Task brief
In the data below, find every line with the word "this" and copy it out.

Data section
---

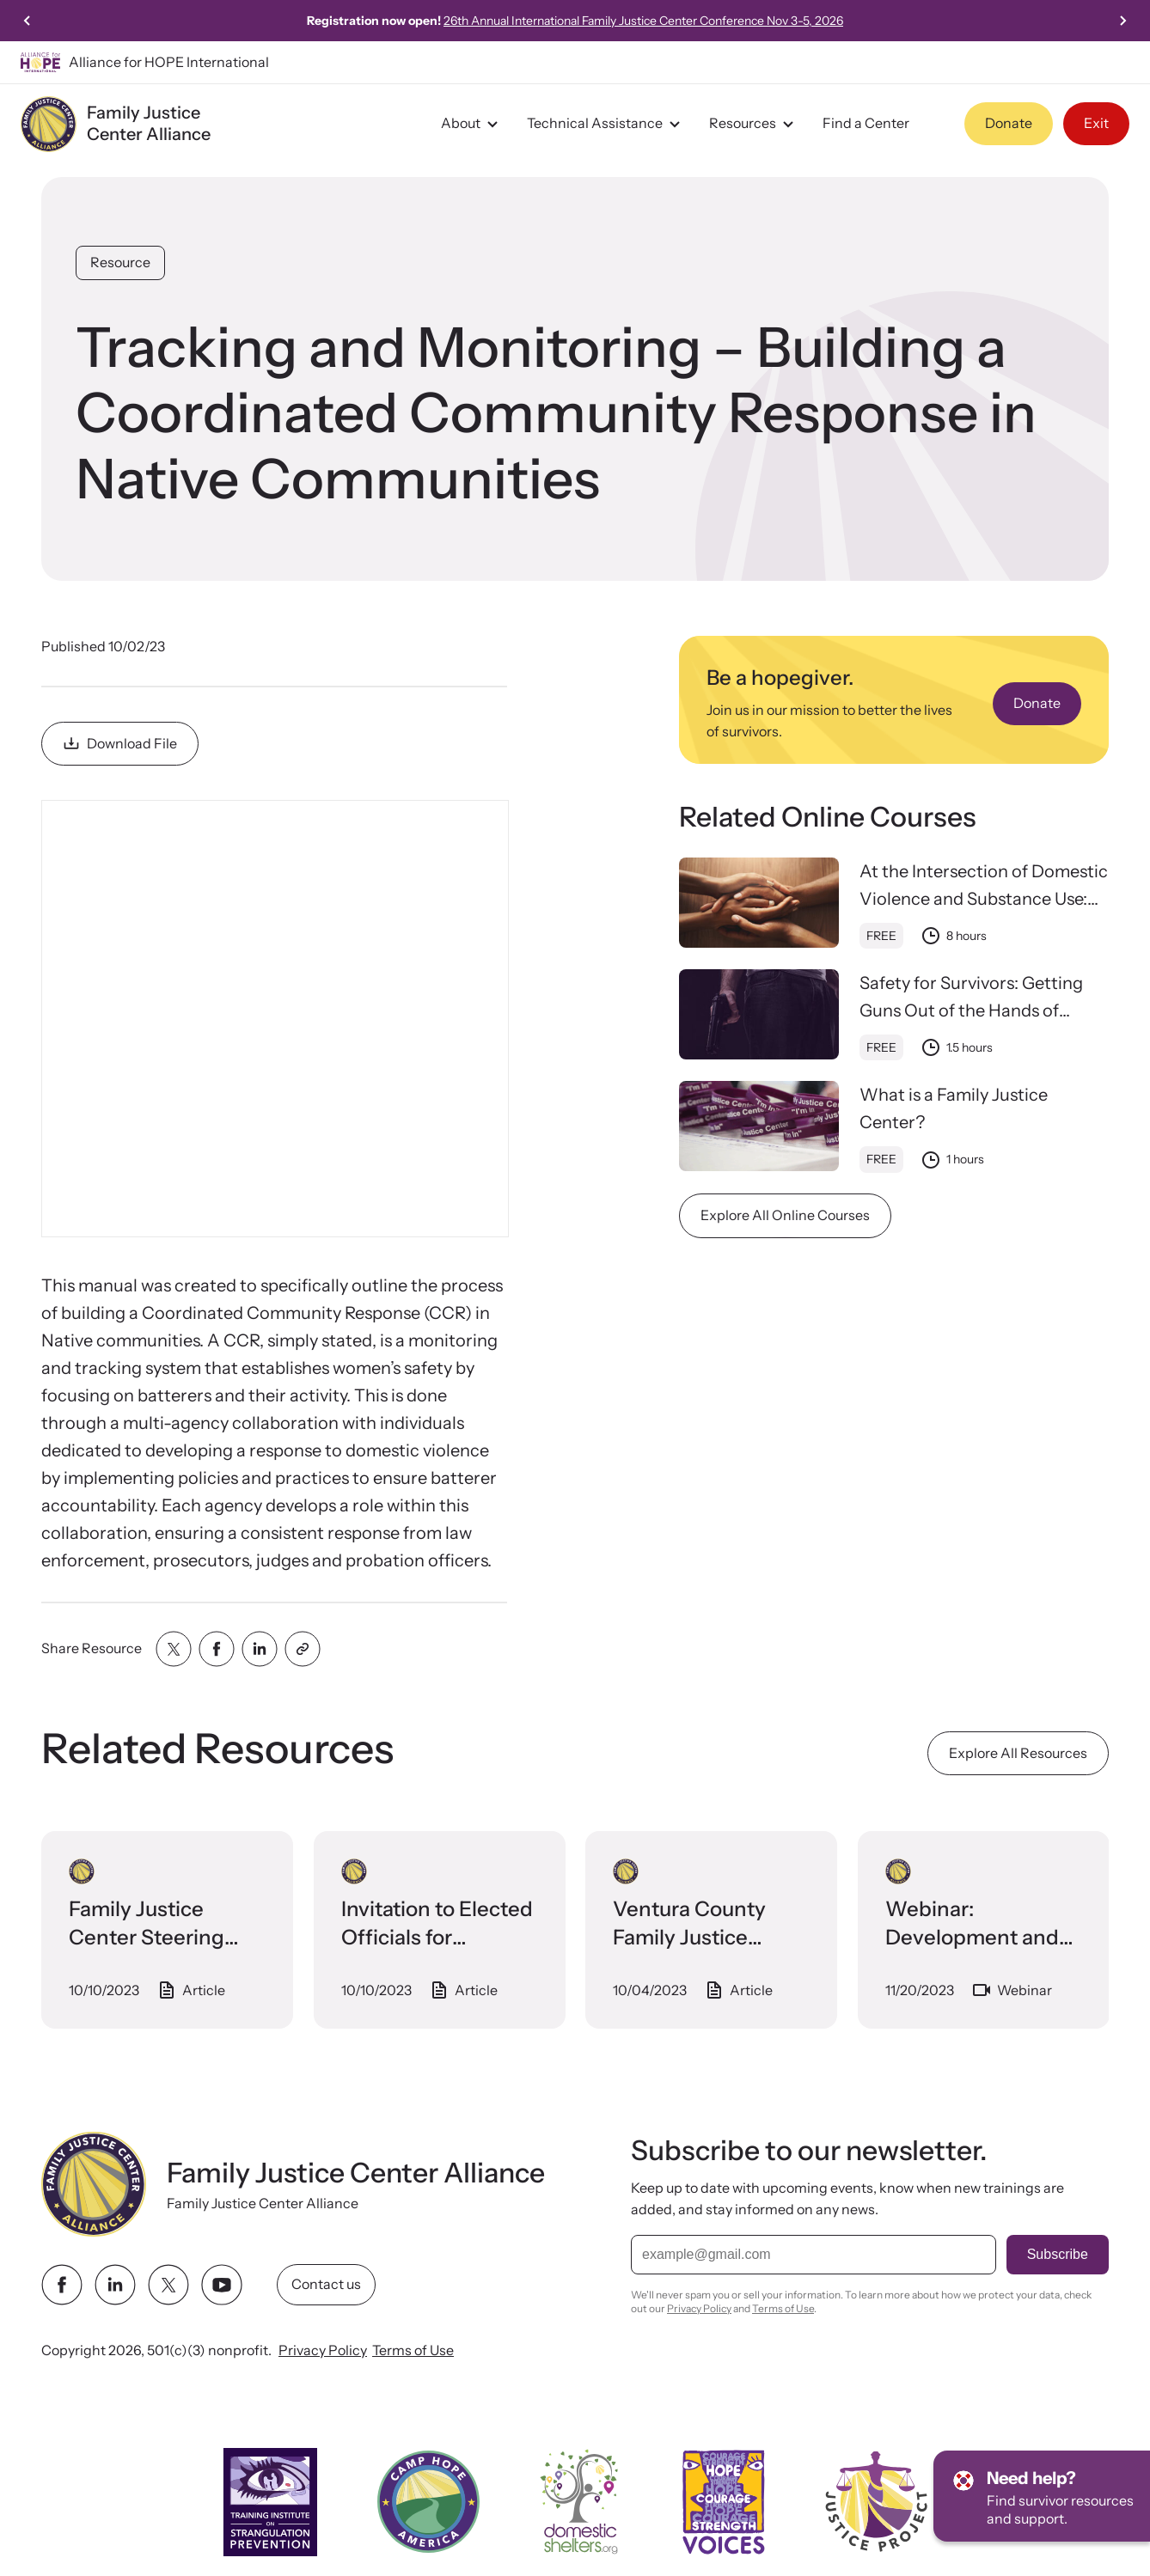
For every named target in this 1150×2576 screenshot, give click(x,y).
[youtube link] (221, 2284)
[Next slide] (1122, 20)
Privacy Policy (322, 2350)
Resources (753, 123)
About (472, 123)
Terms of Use (413, 2350)
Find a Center (866, 122)
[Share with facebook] (217, 1649)
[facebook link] (62, 2284)
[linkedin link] (115, 2284)
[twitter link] (168, 2284)
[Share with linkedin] (260, 1649)
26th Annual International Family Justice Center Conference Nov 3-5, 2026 (643, 20)
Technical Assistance (606, 123)
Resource (120, 262)
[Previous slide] (27, 20)
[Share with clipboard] (302, 1649)
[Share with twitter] (174, 1649)
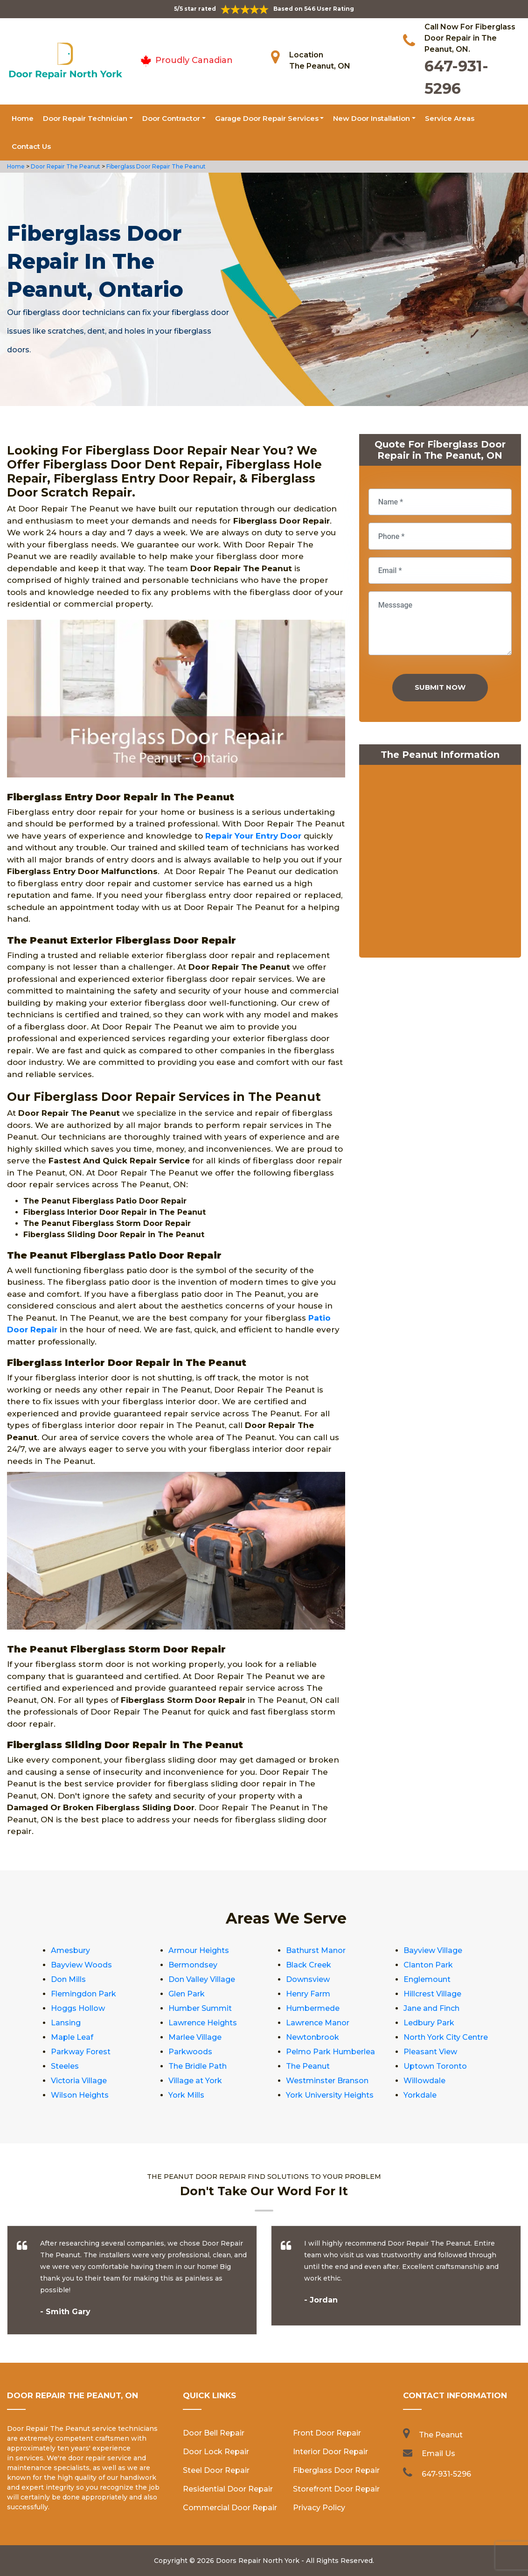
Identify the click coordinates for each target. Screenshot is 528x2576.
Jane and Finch (431, 2008)
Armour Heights (198, 1950)
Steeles (65, 2066)
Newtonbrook (312, 2037)
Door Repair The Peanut (64, 166)
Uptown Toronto (435, 2066)
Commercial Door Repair (230, 2507)
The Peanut (308, 2066)
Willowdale (424, 2080)
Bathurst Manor (316, 1950)
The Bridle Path (197, 2066)
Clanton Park (428, 1964)
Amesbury (70, 1950)
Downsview (308, 1979)
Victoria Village (79, 2080)
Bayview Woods (81, 1964)
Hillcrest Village (432, 1993)
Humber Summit (200, 2008)
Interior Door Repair (330, 2451)
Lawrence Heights (202, 2022)
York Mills (186, 2095)
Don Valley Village (201, 1979)
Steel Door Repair (216, 2470)
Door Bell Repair (213, 2433)
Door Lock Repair (216, 2451)
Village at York (195, 2080)
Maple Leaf (72, 2037)
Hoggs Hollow (78, 2008)
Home (23, 118)
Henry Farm (308, 1993)
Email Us (438, 2453)
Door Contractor (171, 118)
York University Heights (330, 2095)
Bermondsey (192, 1964)
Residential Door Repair (228, 2489)
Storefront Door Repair (336, 2489)
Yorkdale (420, 2095)
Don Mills (68, 1979)
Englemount (427, 1979)
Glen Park (186, 1993)
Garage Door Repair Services (267, 118)
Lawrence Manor (317, 2022)
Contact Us (31, 146)
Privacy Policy (319, 2507)
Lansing (66, 2022)
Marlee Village (195, 2037)
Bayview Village (432, 1950)
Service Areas (449, 118)
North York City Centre (445, 2037)
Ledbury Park (428, 2022)
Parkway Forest (81, 2051)
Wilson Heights (80, 2095)
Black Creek (308, 1964)
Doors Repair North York (257, 2560)
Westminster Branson (327, 2080)
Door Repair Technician (85, 118)
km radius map (440, 863)
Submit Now (440, 687)
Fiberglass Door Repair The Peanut (155, 166)
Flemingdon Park (83, 1993)
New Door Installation (371, 118)
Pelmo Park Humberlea (330, 2051)
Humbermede (313, 2008)
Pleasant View (430, 2051)
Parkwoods (190, 2051)
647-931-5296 (446, 2474)
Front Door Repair (327, 2433)
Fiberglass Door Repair (336, 2470)
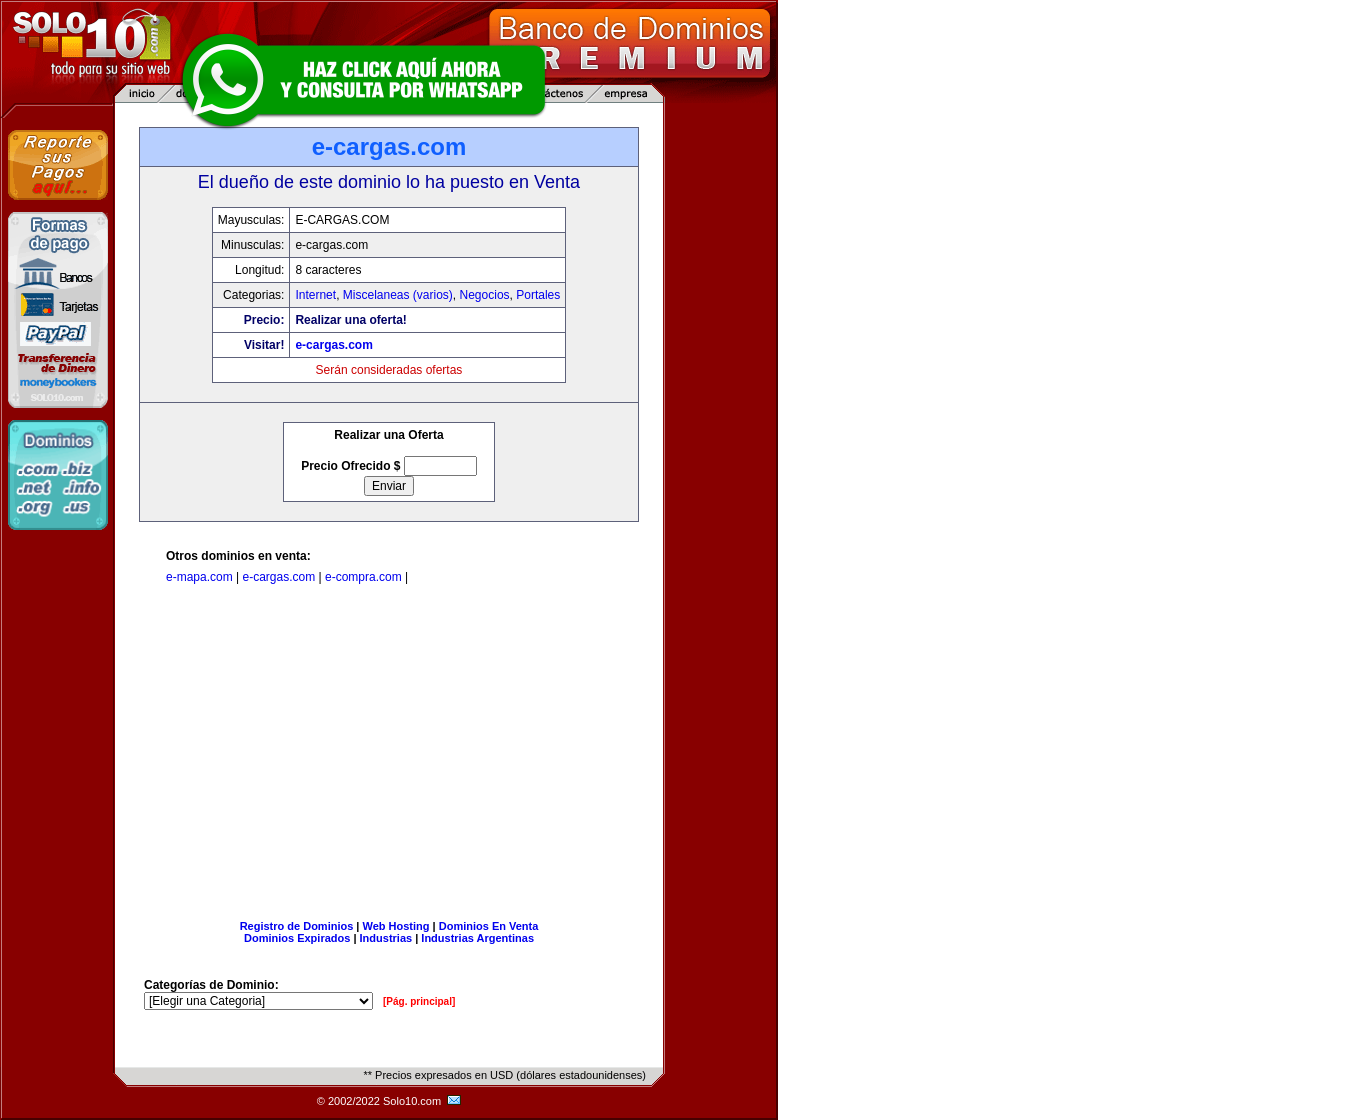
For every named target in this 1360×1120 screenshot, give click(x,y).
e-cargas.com (333, 345)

---

Problem solution
For every named target in this 1150×2576 screenshot, give click(x,y).
For every named target in this 1360×1120 screenshot, give click(x,y).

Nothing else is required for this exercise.